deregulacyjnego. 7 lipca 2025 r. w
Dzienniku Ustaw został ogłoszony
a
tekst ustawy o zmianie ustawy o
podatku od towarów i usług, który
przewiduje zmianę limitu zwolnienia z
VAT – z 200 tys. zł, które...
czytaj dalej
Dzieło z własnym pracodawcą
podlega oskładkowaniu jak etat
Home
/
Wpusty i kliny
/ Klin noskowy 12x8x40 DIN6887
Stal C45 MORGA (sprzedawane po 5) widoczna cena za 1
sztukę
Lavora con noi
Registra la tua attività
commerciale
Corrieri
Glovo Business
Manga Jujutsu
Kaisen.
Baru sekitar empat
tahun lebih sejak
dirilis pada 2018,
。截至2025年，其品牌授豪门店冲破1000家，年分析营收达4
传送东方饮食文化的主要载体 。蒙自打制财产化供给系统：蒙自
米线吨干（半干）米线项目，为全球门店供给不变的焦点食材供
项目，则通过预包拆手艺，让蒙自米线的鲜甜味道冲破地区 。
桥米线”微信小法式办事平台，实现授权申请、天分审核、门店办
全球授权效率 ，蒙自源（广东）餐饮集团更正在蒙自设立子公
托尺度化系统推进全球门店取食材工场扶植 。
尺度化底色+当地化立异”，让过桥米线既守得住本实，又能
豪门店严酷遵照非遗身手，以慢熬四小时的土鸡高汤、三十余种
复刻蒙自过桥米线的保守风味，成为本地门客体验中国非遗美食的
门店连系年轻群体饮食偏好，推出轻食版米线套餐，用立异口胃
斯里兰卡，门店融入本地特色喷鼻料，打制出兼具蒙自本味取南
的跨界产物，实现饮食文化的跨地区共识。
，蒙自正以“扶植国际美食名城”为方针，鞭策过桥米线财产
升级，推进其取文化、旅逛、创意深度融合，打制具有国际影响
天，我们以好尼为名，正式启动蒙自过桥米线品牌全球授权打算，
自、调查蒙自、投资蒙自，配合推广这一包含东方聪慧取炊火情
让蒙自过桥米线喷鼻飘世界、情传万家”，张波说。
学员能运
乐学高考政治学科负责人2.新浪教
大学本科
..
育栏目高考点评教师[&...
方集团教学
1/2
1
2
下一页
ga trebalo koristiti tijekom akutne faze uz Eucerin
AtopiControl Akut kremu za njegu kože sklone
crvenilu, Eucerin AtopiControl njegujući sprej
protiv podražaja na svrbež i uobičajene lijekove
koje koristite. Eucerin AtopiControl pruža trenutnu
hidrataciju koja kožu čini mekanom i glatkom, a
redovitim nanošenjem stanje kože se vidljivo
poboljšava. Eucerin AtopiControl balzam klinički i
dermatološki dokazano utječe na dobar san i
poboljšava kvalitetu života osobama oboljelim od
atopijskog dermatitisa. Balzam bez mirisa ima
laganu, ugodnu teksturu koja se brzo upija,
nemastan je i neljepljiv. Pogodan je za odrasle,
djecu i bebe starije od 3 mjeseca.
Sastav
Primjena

--

= THE TASK =
Only the number is needed: please work out how many lines in the data contain the string "kože".

= REPLY =
2